No Dia Mundial do Meio Ambiente, o secretário Pedro Vailant, recebeu o agazetabahia, quando fez abordagens interessantes sobre o tema. Foi em Estocolmo, no dia 5 de junho de 1972, que teve início a primeira das Conferências das Nações Unidas sobre o ambiente humano. A reunião durou até o dia 16 e congregou vários governos e ONG's. Por esse motivo foi a data escolhida como Dia Mundial do Meio Ambiente. Segundo Pedro, esta data serve de reflexões, sobre como estamos cuidando da nossa casa, - o planeta terra.

Dando continuidade à nossa conversa, ele explicou que essa reflexão, todos nós devemos fazer, independentemente de religião, cultura ou política. “Não basta fazer reflexões, e sim, transformar nossos atos, que devem começar dentro de nossas casas, em nossos ambientes de trabalho, bem como, em todo ambiente que convivemos. Devemos estar atuantes e determinados a fazermos as mudanças que queremos para o nosso planeta. Temos que transformar os discursos, que embora bonitos, em práticas.

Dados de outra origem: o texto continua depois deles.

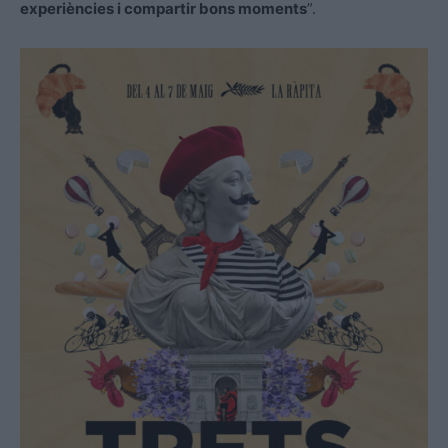
experiències i compartir bons moments
”.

Podemos iniciar tudo isso, dentro de nossos ambientes”, pontuou.

Quanto à região do extremo sul e ao município de Eunápolis, onde ocupa a pasta da Secretaria de Agricultura e Meio Ambiente, Pedro Vailant salientou que existem cumprimentos burocráticos das Leis Ambientais, que são bastante rígidas. “Nota-se é que estão cuidando do meio ambiente, mais por imposição legal, do que por livre conscientização”, disse.

Quanto ao lixo que é descartado pelas comunidades de forma diária, e sem preocupações, Pedro esclareceu que, com mudança de um simples hábito a gente pode promover grandes contribuições para o meio ambiente, que se se transforma, quando somado com a massa populacional, em benefícios mais abrangentes. Hábitos do tipo, não jogar lixo na rua, colocar o lixo na hora do seu recolhimento, etc. “Alguns afirmam que hoje, existe mais plástico no planeta que todas as estrelas de nossa galáxia. Talvez seja um exagero, mas é um fato visível. O lugar mais limpo, não é o que mais se limpa, é o que menos se suja”, falou Vailant.

Quanto às cobranças feitas pela sociedade, de forma geral, pontuando sempre o Poder Público, em todas as esferas, Pedro explicou que as pessoas têm o costume de cobrar dos governos, mas isso não é o mais adequado, embora deva acontecer. “As pessoas têm que fazer a sua parte”, finalizou Pedro Vailant.     

Grandes ameaças

A Organização das Nações Unidas para a Educação, a Ciência e a Cultura (Unesco) divulgou recentemente um relatório preocupante: dentro de algumas décadas, cerca de 1 milhão de espécies da fauna e flora correm risco de extinção em todo o mundo. O relatório alerta que a taxa é a maior dos últimos 10 milhões de anos e evidencia a ação devastadora do homem sobre a natureza. Sem medidas eficientes para mitigar esse cenário, a tendência é que haja uma aceleração.